Von Blaise Jaeger — Taucher mit Sitz auf Nusa Penida – Aktualisiert am 26. Juni 2026
Den Mola Mola sieht man auf Bali vor allem rund um Nusa Penida, einen der besten Orte der Welt, um diesem seltenen und faszinierenden Fisch zu begegnen. Auch als Mondfisch bekannt, kann der Mola Mola über 3 Meter lang werden und mehr als 2 Tonnen wiegen.
Meinen ersten Mola Mola habe ich 2017 auf Nusa Penida gesehen, und seitdem habe ich beim Tauchen rund um die Insel Dutzende erlebt. Jede Begegnung bleibt unvergesslich – ob als riesige Silhouette, die aus der Tiefe auftaucht, oder als plötzliche Erscheinung im Blau.
👉 In diesem Guide erfährst du, wann du den Mola Mola auf Bali sehen kannst, wo du tauchen solltest und wie du deine Chancen auf eine Sichtung maximierst.
Der beste Ort, um den Mondfisch auf Bali zu sehen, ist Nusa Penida, vor allem zwischen Juli und Oktober während der Auftriebssaison (Upwelling).

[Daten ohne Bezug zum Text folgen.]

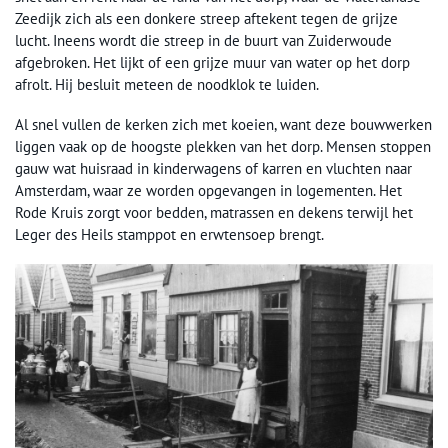
Zeedijk zich als een donkere streep aftekent tegen de grijze
lucht. Ineens wordt die streep in de buurt van Zuiderwoude
afgebroken. Het lijkt of een grijze muur van water op het dorp
afrolt. Hij besluit meteen de noodklok te luiden.
Al snel vullen de kerken zich met koeien, want deze bouwwerken
liggen vaak op de hoogste plekken van het dorp. Mensen stoppen
gauw wat huisraad in kinderwagens of karren en vluchten naar
Amsterdam, waar ze worden opgevangen in logementen. Het
Rode Kruis zorgt voor bedden, matrassen en dekens terwijl het
Leger des Heils stamppot en erwtensoep brengt.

Sichtungen sind nicht garantiert, aber die Bedingungen in dieser Zeit bieten die höchsten Chancen.
Mola Mola auf Bali — die wichtigsten Fakten
- 📍 Bester Ort: Nusa Penida (Crystal Bay und nahe Tauchplätze)
- 📅 Saison: Juli bis Oktober
- 🤿 Aktivität: nur Tauchen
- ⭐ Erfolgsquote: gering bis mäßig (abhängig vom Guide)
- 📏 Tiefe: meist 20–40 Meter
- 🌡️ Wassertemperatur: 16–22 °C (kälter an der Thermokline)
- 🎓 Empfohlenes Niveau: Advanced Open Water
👉 Planst du deine Reise? Lies unseren kompletten Nusa-Penida-Reiseführer

Was ist der Mola Mola?
Der Mola Mola ist der größte Knochenfisch der Welt und eines der ungewöhnlichsten Meerestiere, denen du beim Tauchen auf Bali begegnen kannst. Er hat einen auffällig runden, abgeflachten Körper, der oft mit einem riesigen schwimmenden Kopf verglichen wird, ohne echte Schwanzflosse und mit langen Rücken- und Afterflossen, die ihn langsam durchs Wasser treiben.
Obwohl er in Ozeanen weltweit vorkommt, ist der Mola Mola besonders auf Nusa Penida, Bali berühmt, wohin Taucher aus aller Welt kommen, um dieser seltenen Tiefwasserart zu begegnen.
Wie groß kann ein Mondfisch werden?
Der Mola Mola ist einer der größten Knochenfische der Welt. Er kann tatsächlich eine beeindruckende Länge von über 3 Metern erreichen und bis zu 2 Tonnen wiegen. Außerdem wächst er sein Leben lang. Als Larve misst er nur wenige Millimeter. Junge Mondfische sind etwa 60 Zentimeter lang. Sie wachsen schnell und erreichen ihre adulte Größe in nur wenigen Jahren.
Männchen werden mit etwa 10 Jahren geschlechtsreif, Weibchen mit etwa 14. Ein einziges Weibchen kann auf einmal bis zu 300 Millionen Eier abgeben, was den Mondfisch zu einem der fruchtbarsten Tiere des Meeres macht.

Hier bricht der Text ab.